**Description of the task:** Restate the records in full, so that each line matches the original exactly.

**Provided records:**
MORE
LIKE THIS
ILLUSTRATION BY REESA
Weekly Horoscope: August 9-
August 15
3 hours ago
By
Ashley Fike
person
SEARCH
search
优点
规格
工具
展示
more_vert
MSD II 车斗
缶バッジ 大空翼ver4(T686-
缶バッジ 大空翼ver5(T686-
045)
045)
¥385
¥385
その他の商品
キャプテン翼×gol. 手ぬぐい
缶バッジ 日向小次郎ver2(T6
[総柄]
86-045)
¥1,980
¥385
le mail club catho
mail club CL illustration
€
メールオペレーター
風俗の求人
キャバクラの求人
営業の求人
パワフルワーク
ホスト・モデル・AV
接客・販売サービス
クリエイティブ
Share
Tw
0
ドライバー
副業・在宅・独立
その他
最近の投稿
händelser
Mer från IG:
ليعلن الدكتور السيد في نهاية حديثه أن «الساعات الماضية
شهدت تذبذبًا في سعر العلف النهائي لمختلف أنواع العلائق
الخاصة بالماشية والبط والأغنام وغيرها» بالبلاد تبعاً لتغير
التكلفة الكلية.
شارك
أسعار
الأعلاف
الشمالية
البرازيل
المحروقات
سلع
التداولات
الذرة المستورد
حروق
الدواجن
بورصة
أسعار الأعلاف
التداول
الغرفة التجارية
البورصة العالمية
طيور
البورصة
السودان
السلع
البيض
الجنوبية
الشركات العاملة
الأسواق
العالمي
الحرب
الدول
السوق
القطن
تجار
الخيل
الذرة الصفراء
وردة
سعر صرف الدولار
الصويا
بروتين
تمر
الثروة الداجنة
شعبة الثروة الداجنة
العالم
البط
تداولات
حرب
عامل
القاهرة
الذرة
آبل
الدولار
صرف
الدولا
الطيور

**Exercise output:**
MORE
LIKE THIS
ILLUSTRATION BY REESA
Weekly Horoscope: August 9-
August 15
3 hours ago
By
Ashley Fike
person
SEARCH
search
优点
规格
工具
展示
more_vert
MSD II 车斗
缶バッジ 大空翼ver4(T686-
缶バッジ 大空翼ver5(T686-
045)
045)
¥385
¥385
その他の商品
キャプテン翼×gol. 手ぬぐい
缶バッジ 日向小次郎ver2(T6
[総柄]
86-045)
¥1,980
¥385
le mail club catho
mail club CL illustration
€
メールオペレーター
風俗の求人
キャバクラの求人
営業の求人
パワフルワーク
ホスト・モデル・AV
接客・販売サービス
クリエイティブ
Share
Tw
0
ドライバー
副業・在宅・独立
その他
最近の投稿
händelser
Mer från IG:
ليعلن الدكتور السيد في نهاية حديثه أن «الساعات الماضية
شهدت تذبذبًا في سعر العلف النهائي لمختلف أنواع العلائق
الخاصة بالماشية والبط والأغنام وغيرها» بالبلاد تبعاً لتغير
التكلفة الكلية.
شارك
أسعار
الأعلاف
الشمالية
البرازيل
المحروقات
سلع
التداولات
الذرة المستورد
حروق
الدواجن
بورصة
أسعار الأعلاف
التداول
الغرفة التجارية
البورصة العالمية
طيور
البورصة
السودان
السلع
البيض
الجنوبية
الشركات العاملة
الأسواق
العالمي
الحرب
الدول
السوق
القطن
تجار
الخيل
الذرة الصفراء
وردة
سعر صرف الدولار
الصويا
بروتين
تمر
الثروة الداجنة
شعبة الثروة الداجنة
العالم
البط
تداولات
حرب
عامل
القاهرة
الذرة
آبل
الدولار
صرف
الدولا
الطيور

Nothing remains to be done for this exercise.